PET/CT in the Management of Lymphomas: Staging/Re-Staging and Treatment Response


Malignant lymphomas, including both Hodgkin lymphoma (HL) and Non-Hodgkin lymphoma (NHL), represent a diverse group of cancer diseases that arise from a clonal proliferation of lymphocytes. These cells are part of the body’s immune system in the lymph nodes, spleen, thymus, bone marrow, and other parts of the body. Lymphoma develops when a change, or mutation, occurs within a lymphocyte causing the abnormal growth.

FDG (Fluorodeoxyglucose) PET/CT

FDG-PET/CT is the current state-of-the-art imaging for lymphoma and plays a central role in treatment decisions. At diagnosis, accurate staging (which part of the body is affected by lymphoma) is crucial for appropriate therapy selection. PET/CT can identify areas of lymphoma missed by CT alone helping to avoid under-treatment of patients with advanced disease who would have been misclassified as having limited-stage disease by CT.

The predictive value of FDG-PET after therapy of B-cell lymphomas (evaluation of treatment response) is higher than that of a CT scan. Obtaining relevant prognostic information through CT alone is not sufficient, which is why PET/CT imaging is an essential tool in lymphoma diagnostic imaging.

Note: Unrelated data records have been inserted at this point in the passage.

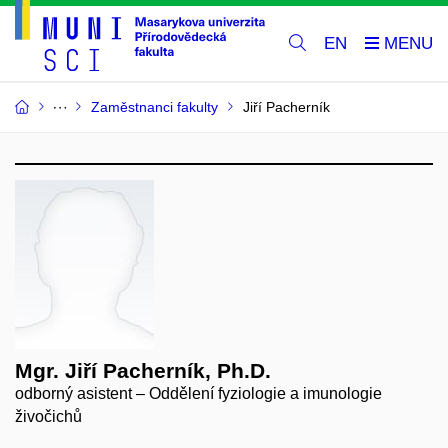
EN
Zaměstnanci fakulty
Jiří Pacherník
Mgr. Jiří Pacherník, Ph.D.
odborný asistent – Oddělení fyziologie a imunologie
živočichů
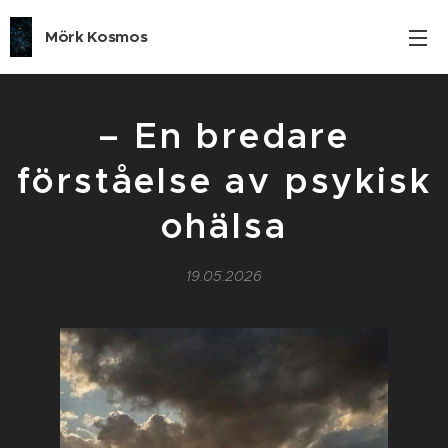
Mörk Kosmos
– En bredare
förståelse av psykisk
ohälsa
19.05.2026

The current Lugano Classification recommends routine use of FDG-PET/CT imaging in all FDG-positive lymphomas (essentially all subtypes of lymphomas except low-grade lymphomas as small lymphocytic lymphoma and marginal zone lymphoma).

Case Studies

A 90-year-old male with a recent diagnosis of diffuse large B cell lymphoma underwent FDG PET/CT for initial staging.

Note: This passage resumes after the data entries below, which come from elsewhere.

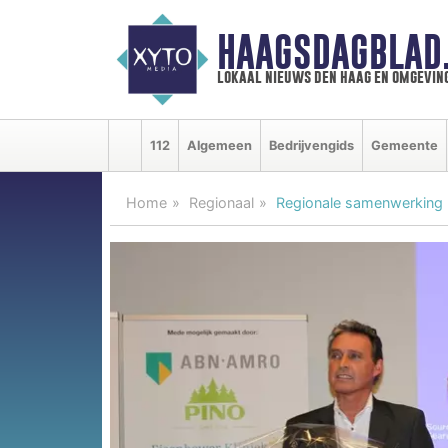
HAAGSDAGBLAD
lokaal nieuws den haag en omgevin
112
Algemeen
Bedrijvengids
Gemeente
Home
Regionaal
Regionale samenwerking h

Figure 1. A large hypermetabolic mass (SUV max 32.8) is seen in the right neck level 2 region, measures 6.4 x 5.4 cm, likely representing conglomerate lymphadenopathy. There is additional FDG avid left cervical lymph node level 2A, measures 2.1 x 1.9 cm (SUV max = 26.6).

Figure 2. There is hypermetabolic density (SUV max = 19.9) in the porta hepatis region and pretracheal (SUV max = 14.8), representing lymphadenopathy.  These findings are consistent with the diagnosis of diffuse large B-cell lymphoma.


  • Avoid any significant exercise for at least 24-hour prior to your exam.
  • Fast for at least 6 hours prior to your appointment.
  • If you are diabetic, you will receive special instructions the night before the scan to prepare for the test.
  • Our nuclear technologist will inject painless radiotracer IV (intravenous). Usually, the majority of radiotracers take 30-45 minutes to travel through your body. During this waiting period, you will be asked to rest and avoid eating or vigorous exercise.
  • You will be moved to the PET/CT scanner. The average scanning time is about 20 minutes.
  • When the test is complete, you may resume your normal activities.
  • The radiotracer will pass through your body through urine, stool, and natural radioactive decay.
  • We encourage you to drink plenty of water after the test.